Abbas hopes for deal with Israel by year-end

12SADASD5.jpgLAGONISSI, Greece (Reuters) – Palestinian President Mahmoud Abbas expressed hope of reaching a lasting peace accord with Israel before the end of the year, ahead of a meeting with Israeli Defence Minister Ehud Barak on Tuesday.

Abbas, who joined Barak and Iraqi President Jalal Talabani at a Socialist International conference in Greece, said his government would work to keep alive a June 19 truce between Israel and the militant Islamic group Hamas.

The ceasefire was under strain on Tuesday as Israel re-sealed its border crossings with the Gaza Strip after a rocket attack a day earlier from the Hamas-controlled territory.
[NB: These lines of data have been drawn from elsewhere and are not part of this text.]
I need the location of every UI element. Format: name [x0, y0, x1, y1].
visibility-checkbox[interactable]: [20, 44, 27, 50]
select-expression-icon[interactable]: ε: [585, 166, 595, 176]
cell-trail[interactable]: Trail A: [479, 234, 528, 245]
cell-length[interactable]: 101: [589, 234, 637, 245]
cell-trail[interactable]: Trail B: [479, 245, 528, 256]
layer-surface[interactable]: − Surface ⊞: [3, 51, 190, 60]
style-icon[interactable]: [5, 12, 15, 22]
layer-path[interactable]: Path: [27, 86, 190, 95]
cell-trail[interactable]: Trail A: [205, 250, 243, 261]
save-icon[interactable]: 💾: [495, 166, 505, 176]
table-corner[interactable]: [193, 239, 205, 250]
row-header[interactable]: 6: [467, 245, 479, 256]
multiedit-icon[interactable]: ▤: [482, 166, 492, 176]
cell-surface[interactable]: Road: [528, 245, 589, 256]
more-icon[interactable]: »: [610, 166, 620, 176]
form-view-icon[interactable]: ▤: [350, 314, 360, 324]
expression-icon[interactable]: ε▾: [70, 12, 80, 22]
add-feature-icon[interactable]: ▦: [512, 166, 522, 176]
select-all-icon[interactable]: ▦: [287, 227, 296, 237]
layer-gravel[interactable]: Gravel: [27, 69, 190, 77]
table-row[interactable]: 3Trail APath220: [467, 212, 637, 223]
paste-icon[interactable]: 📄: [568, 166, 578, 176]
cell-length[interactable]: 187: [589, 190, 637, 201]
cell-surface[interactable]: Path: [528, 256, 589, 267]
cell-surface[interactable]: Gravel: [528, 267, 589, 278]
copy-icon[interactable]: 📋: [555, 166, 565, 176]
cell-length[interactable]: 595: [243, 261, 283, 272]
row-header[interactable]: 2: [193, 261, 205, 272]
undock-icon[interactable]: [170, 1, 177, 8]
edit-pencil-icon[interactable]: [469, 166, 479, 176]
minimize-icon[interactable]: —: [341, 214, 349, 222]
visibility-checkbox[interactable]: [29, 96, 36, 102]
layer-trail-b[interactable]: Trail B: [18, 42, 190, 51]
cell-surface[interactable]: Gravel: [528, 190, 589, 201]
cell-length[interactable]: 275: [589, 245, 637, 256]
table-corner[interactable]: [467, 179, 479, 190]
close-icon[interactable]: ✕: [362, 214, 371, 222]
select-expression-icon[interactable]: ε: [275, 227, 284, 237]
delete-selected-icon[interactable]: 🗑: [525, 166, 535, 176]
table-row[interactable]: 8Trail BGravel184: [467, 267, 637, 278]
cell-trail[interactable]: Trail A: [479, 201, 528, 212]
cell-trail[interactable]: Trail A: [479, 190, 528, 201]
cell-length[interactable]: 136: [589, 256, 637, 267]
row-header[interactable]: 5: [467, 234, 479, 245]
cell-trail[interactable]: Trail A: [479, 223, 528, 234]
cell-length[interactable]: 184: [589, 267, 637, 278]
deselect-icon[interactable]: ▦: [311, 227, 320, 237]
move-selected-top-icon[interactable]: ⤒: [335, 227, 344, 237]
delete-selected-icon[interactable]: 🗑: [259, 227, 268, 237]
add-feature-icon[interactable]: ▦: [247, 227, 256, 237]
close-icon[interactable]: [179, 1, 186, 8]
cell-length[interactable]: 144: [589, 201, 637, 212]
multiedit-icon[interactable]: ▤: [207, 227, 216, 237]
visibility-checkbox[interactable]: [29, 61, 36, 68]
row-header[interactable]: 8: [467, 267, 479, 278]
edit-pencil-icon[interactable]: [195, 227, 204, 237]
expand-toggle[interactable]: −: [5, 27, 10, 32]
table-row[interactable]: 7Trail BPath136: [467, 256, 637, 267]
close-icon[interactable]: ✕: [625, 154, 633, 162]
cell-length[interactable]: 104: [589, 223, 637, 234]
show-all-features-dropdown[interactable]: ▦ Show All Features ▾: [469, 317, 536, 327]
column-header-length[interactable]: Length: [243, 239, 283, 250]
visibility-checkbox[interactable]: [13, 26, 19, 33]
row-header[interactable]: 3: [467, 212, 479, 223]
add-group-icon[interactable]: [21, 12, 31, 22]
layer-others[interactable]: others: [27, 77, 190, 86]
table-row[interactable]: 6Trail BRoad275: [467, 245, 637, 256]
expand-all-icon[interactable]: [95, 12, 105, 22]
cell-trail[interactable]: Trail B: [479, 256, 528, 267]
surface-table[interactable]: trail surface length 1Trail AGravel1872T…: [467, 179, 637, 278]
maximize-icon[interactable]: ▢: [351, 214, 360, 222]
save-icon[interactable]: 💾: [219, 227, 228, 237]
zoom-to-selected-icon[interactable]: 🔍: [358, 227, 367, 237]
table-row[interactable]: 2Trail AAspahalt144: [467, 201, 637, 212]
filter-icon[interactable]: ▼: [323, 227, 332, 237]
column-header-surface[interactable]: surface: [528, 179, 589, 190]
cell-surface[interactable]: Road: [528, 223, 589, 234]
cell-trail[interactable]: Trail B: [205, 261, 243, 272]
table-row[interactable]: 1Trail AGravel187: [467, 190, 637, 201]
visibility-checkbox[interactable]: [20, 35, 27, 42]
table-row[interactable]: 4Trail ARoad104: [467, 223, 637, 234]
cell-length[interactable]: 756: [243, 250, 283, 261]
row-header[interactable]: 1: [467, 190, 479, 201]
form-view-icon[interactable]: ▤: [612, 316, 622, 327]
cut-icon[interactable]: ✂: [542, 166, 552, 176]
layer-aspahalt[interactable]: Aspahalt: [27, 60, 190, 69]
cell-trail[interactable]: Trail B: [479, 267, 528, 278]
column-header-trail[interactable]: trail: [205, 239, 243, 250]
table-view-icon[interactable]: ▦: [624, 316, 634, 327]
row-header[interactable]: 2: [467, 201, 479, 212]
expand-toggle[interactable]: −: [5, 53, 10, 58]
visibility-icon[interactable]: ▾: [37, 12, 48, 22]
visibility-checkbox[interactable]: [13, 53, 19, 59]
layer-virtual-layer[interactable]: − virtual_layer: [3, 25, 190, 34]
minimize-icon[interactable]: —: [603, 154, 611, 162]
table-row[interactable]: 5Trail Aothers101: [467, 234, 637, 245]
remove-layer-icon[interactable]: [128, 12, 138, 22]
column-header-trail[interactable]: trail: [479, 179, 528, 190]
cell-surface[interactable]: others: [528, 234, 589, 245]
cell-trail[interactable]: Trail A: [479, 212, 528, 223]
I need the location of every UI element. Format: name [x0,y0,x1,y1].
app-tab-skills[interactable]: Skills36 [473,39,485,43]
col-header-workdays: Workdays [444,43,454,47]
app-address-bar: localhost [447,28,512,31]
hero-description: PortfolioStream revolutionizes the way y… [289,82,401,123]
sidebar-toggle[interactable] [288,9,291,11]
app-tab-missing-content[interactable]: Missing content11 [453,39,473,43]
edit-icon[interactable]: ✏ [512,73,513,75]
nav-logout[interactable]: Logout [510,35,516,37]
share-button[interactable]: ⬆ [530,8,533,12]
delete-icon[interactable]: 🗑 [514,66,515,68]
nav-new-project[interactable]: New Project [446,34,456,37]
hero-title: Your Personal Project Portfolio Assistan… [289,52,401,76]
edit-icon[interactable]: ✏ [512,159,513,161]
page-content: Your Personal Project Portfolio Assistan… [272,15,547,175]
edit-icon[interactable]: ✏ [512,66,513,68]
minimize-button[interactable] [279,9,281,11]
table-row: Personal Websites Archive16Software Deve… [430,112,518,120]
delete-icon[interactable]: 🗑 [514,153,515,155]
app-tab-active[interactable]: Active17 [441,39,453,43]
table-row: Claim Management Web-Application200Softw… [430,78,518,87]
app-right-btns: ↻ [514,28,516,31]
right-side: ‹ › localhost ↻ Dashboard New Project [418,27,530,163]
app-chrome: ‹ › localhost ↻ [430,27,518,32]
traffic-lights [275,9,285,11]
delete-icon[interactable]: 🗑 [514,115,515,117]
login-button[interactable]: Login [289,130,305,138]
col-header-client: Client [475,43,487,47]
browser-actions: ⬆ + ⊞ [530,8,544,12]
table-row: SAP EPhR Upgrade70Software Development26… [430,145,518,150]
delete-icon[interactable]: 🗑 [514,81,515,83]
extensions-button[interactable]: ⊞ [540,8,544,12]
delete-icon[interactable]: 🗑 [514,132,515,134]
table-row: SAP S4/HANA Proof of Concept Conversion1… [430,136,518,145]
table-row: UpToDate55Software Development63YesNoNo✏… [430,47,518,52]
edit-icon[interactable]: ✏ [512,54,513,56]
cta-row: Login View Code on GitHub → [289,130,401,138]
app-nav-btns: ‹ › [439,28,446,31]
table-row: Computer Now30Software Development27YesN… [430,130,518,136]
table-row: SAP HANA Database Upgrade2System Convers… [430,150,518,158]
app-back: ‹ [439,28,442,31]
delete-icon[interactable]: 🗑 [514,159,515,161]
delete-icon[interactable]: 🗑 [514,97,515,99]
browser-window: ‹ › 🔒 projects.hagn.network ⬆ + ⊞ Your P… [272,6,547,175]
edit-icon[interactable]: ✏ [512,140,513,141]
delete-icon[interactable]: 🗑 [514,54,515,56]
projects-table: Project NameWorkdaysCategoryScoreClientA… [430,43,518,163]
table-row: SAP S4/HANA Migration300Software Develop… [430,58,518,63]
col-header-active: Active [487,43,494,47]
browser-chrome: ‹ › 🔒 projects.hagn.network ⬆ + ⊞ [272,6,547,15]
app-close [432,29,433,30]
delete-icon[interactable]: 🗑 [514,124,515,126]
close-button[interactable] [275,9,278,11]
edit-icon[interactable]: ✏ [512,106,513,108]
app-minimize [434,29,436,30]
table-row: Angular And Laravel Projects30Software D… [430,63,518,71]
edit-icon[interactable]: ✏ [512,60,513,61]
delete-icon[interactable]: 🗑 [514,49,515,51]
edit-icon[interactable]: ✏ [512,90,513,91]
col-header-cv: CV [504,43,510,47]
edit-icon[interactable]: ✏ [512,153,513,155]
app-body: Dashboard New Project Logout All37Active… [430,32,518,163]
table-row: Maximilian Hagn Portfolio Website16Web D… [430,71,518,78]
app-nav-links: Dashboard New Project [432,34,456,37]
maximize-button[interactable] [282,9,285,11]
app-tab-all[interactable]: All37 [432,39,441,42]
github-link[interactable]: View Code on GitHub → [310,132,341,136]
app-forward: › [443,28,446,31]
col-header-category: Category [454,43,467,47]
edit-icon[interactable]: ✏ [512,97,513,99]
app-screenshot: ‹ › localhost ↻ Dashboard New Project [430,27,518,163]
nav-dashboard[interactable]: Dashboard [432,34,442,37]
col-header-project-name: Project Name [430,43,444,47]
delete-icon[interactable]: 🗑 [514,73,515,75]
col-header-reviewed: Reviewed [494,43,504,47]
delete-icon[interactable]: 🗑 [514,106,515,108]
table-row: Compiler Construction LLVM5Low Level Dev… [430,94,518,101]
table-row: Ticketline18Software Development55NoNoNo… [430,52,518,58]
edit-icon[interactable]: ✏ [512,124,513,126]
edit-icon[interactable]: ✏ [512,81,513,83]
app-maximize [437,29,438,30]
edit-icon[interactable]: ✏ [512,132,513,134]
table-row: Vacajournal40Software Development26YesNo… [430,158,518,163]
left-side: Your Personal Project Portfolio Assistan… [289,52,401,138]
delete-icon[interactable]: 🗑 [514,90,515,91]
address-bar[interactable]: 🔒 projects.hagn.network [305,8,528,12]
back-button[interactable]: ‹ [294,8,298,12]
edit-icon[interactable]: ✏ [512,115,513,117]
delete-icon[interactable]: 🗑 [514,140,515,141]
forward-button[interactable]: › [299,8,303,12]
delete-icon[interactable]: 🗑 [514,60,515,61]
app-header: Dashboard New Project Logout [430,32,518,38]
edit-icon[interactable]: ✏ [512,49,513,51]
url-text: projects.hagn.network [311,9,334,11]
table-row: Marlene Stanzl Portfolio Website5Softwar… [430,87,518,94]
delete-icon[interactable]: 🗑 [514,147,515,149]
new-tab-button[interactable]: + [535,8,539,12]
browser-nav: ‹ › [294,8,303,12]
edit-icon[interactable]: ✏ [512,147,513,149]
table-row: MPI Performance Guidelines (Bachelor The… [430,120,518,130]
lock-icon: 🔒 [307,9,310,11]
“Israel will live in an island and sea of peace if Israel withdraws from Arab and Palestinian territories,” Abbas told the conference. “The painful truth is that we still have a long way to go to achieve success”.

“We hope that before the end of this year, and this is a hope, we can reach a true agreement for the end of the occupation and violence … between Israel and Palestine,” Abbas said before his closed-door meeting with Barak.

Efforts to reach a deal by the end of the year have been hurt by disputes over Jewish settlement building on occupied land, a corruption scandal that could topple Israeli Prime Minister Ehud Olmert and violence along the Israel-Gaza border.

Speaking in Israel’s southern Negev desert, Olmert said Israel had shown patience with the ceasefire, but would react with full force if the rocket attacks continued.

Olmert added that, while there has been progress in the talks with the Palestinians, “all sides need to make an extra effort”.

Abbas’s more secular Fatah faction saw an end to 40 years of unchallenged leadership of the Palestinian people when Hamas won parliamentary elections in 2006. Hamas fighters seized control of the Gaza strip from Fatah in June 2007.

Efforts to reconcile the two factions have so far failed.

SYRIA AND IRAQ

Barak, who also met Talabani briefly on the sidelines of the 3-day conference, said that Israel wished to extend its indirect peace talks with Syria to cover Iraq as well.

He said Iran’s nuclear programme was the most serious threat to Middle Eastern security and urged the international community to increase diplomatic and economic pressure on Tehran.

“The Iranian nuclear programme is a challenge to any possible world order,” Barak said. He declined to comment on media reports that Israel conducted a military exercise in Greek airspace simulating a strike against Iran’s nuclear facilities.

Greek Defence Ministry sources have said the manoeuvres were an exercise for training purposes, but concerns over tensions between Israel and the world’s fourth largest oil exporter have pushed oil prices to records above $140 a barrel.

Israel, which has not signed the nuclear Non-Proliferation Treaty, is widely believed to have the Middle East’s only nuclear arsenal.

Western countries and Israel fear Iran is seeking to build atomic weapons, but Tehran insists its nuclear programme is aimed at solving an electricity shortfall.